A replacement disc program is currently available for this disc. FOLLOW THIS LINK to request one. The cut of the film featured on the first pressing has an alternate edit of the iconic moment of Ingrid Pitt rising from the bathtub.
Filmmakers, writers, and artists alike have always been enamored with the legend of the vampire Carmilla. She’s a mystifying vampire and seductress who bewitches literally every woman she comes across, and “The Vampire Lovers” sets her front and center. While Ingrid Pitt as Carmillla is arguably the central character, she’s hardly what you would define as a heroine. She exists to feast on men and indulge in other women.
Pitt stars as the buxom and desirable Mircalla (or Carmilla) a young countess who stays over the house of the local lord. Taking a liking to his young daughter Emma, the pair becomes quick friends and eventually lovers. She, the vampiric predator masquerades as damsels and maidens thanks to her handler. Left at the manors of her hosts for weekends, she insinuates herself in to the family, and eventually seduces the innocent taut daughters of the owners of the house, engaging in affairs, eventually transforming them in to her own vampiric, love obsessed minions.
While much of “The Vampire Lovers” is virtually left to suggestion, the symbolism and overt commentary is by no means subtle. In fact, Peter Cushing, who has a small supporting role as a grieving lord who lost his daughter to Mircalla’s deadly sex games, forms a band of grieving fathers hoping to find Mircalla and put an end to her reign before she murders Emma.
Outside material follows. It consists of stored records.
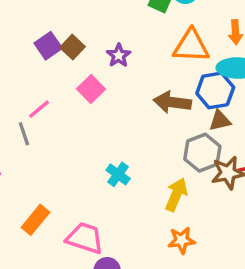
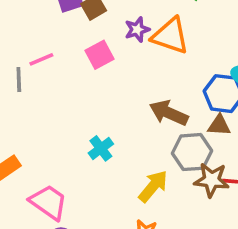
orange triangle: (191, 46) -> (170, 36), moved
brown arrow: (172, 102) -> (169, 113), moved

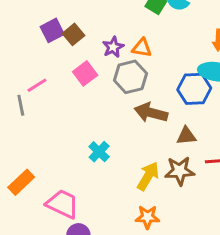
orange triangle: (170, 36) -> (142, 48), size x0.6
brown triangle: (219, 125) -> (186, 136), moved
gray hexagon: (192, 152) -> (130, 77), moved
brown star: (212, 180) -> (180, 171), moved

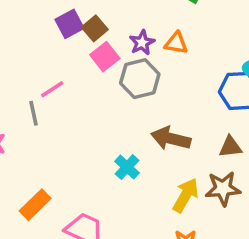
pink square: (85, 73) -> (105, 57), moved
gray hexagon: (130, 77) -> (140, 79), moved
brown arrow: (151, 113) -> (171, 138), moved

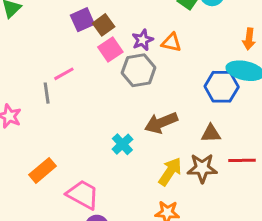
brown arrow: (171, 138) -> (161, 123), turned -40

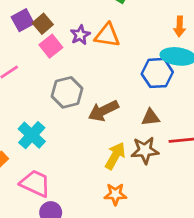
orange triangle: (171, 42) -> (107, 35), size x1.4
gray hexagon: (139, 70) -> (67, 92), moved
cyan cross: (122, 144) -> (32, 135), moved, size x1.4

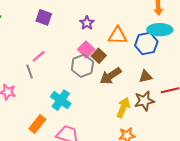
purple square: (23, 20) -> (44, 17), turned -35
brown square: (43, 24) -> (99, 56), moved
orange triangle: (107, 35) -> (118, 36), moved
pink square: (51, 46) -> (86, 49), moved

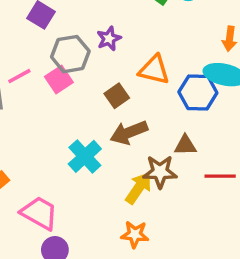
pink square: (86, 49) -> (59, 79), moved
gray hexagon: (82, 66) -> (70, 54), moved
cyan cross: (61, 100) -> (85, 156), moved
brown star: (144, 101) -> (160, 172), moved

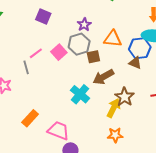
gray hexagon: (70, 54) -> (79, 44), moved
brown square: (117, 96) -> (93, 57), turned 32
brown triangle: (185, 145) -> (135, 63), moved, turned 32
brown star: (160, 172) -> (124, 97), turned -30

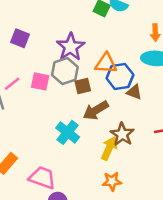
purple star: (84, 25) -> (71, 47), size x1.6
blue hexagon: (140, 48) -> (120, 76), moved
pink square: (59, 52) -> (40, 81), turned -35

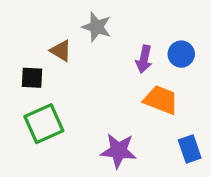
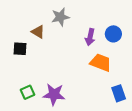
gray star: (96, 27) -> (60, 17), turned -30
green square: (44, 124) -> (27, 92), moved, size x0.6
purple star: (119, 151) -> (54, 94), moved

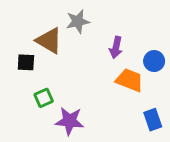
brown triangle: (38, 32) -> (49, 41), size x1.5
blue circle: (113, 34) -> (154, 61), moved
green square: (27, 92) -> (44, 98), moved

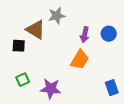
blue circle: (154, 61) -> (109, 34), moved
orange trapezoid: (130, 80) -> (80, 60), moved, turned 100
green square: (44, 98) -> (23, 80), moved

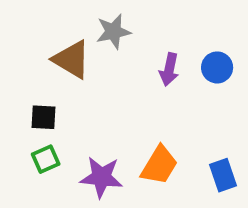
black square: (19, 46) -> (44, 117), moved
orange trapezoid: (80, 60) -> (159, 165), moved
Wielding their phallic stakes and puritanical mission statements, they seek to keep Mircalla from making more vampires… or… you know, “converting” (grooming…?) more women. Star Ingrid Pitt is the primary reason to watch what is, despite its flaws, a very erotic, engaging vampire romance. Pitt is absolutely supernatural in her portrayal of Carmilla, and director Roy Ward Baker is great at knowing when reveal, and when to withdraw for his audience.
The Collector’s Edition comes with a reversible cover featuring the original poster artwork from the Hammer Films’ release. Along with the plethora of special features (some new and carried over from the previous release in 2013), there are a trio of Audio Commentaries. There’s one with Film Historian/Author Dr. Steve Haberman And Film Historian/Filmmaker Constantine Nasr, one with Director Roy Ward Baker, Actress Ingrid Pitt, And Screenwriter Tudor Gates, and another with Film Historians Marcus Hearn And Jonathan Rigby.
There’s the audio essay “The Rapture of Cruelty: Carmilla in Classic Cinema,” and the nineteen minutes “Carnal Crimson: Kim Newman on the Carmilla Legend” with the critic/historian going over where the impact of Carmilla as a novel, Hammer’s utilization of it for its Karnstein trilogy and how Ingrid Pitt is the definitive cinematic portrayal of the titular character. “Fangs for the Memories: Remembering The Vampire Lovers” is a twenty four minutes a detailed account of the film’s production with Film critic/historian Jeff Rigby. It includes stills.
“There’s To Love A Vampire: An Introduction By Madeline Smith” is a fifteen minute extra interview with Madeline Smith, who reflects on the film and how she’s always found herself championing it as her finest work. There’s the twenty minutes interview “Madeline Smith: Vampire Lover,” the HD “Trailers From Hell: The Vampire Lovers,” the ten minutes “Feminine Fantastique: Resurrecting The Vampire Lovers,” the twenty six minutes “New Blood: Hammer Enters the ’70s,” bells and whistles including the original trailer, a radio spot, an HD image gallery, and a deleted Scene. Finally, there’s “Reading of Carmilla by Ingrid Pitt” which clocks in at twelve minutes.